The cast is interesting. After leaving Fox, John Payne alternated between film noir, swashbucklers, and action-adventure, but also made enough Westerns that he became a minor star in that genre, beginning with this film. Sterling Hayden was relatively unknown but, partly because he was tainted by his past ties to the Communist Party, spent most of the 1950s in similar parts, in higher-end Bs and nervous A-pictures, often Westerns. This is one of the very few films in which he plays the villain. Dick Foran's bad guy must also have come as a surprise to contemporary audiences. Known for his leading parts as singing cowboys, Foran projected a Pat O'Brien-type gregariousness, and thus cast way against type here.

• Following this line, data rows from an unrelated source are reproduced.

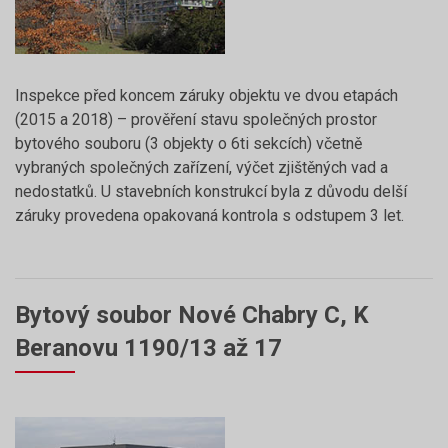
Inspekce před koncem záruky objektu ve dvou etapách
(2015 a 2018) – prověření stavu společných prostor
bytového souboru (3 objekty o 6ti sekcích) včetně
vybraných společných zařízení, výčet zjištěných vad a
nedostatků. U stavebních konstrukcí byla z důvodu delší
záruky provedena opakovaná kontrola s odstupem 3 let.
Bytový soubor Nové Chabry C, K
Beranovu 1190/13 až 17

At the box office El Paso did fairly well, earning $2 million, but more significantly it helped establish Payne as Pine-Thomas's go-to leading man, and the three made about a dozen films together. Payne (or his agent) negotiated a contract whereby the rights would eventually revert to Payne rather than the producers, a shrewd move as Payne later made a small fortune selling them to television.

Video & Audio

Remastered in 4K, El Paso looks very good throughout, the Cinecolor photography carefully avoiding the color green while emphasizing the process's strengths. The 2.0 mono DTS-HD Master Audio is also fine. Region "A" encoded.

Extra Feature

Supplements are limited to a fact-filled audio commentary by genre authority Toby Roan. It's a good track, packed with information

Parting Thoughts

Not great but well-made, enjoyable, interesting, and for about 15 in there, quite surprising. For Western genre fans, this is Highly Recommended.






Stuart Galbraith IV is the Kyoto-based film historian largely absent from reviewing these days while he restores a 200-year-old Japanese farmhouse.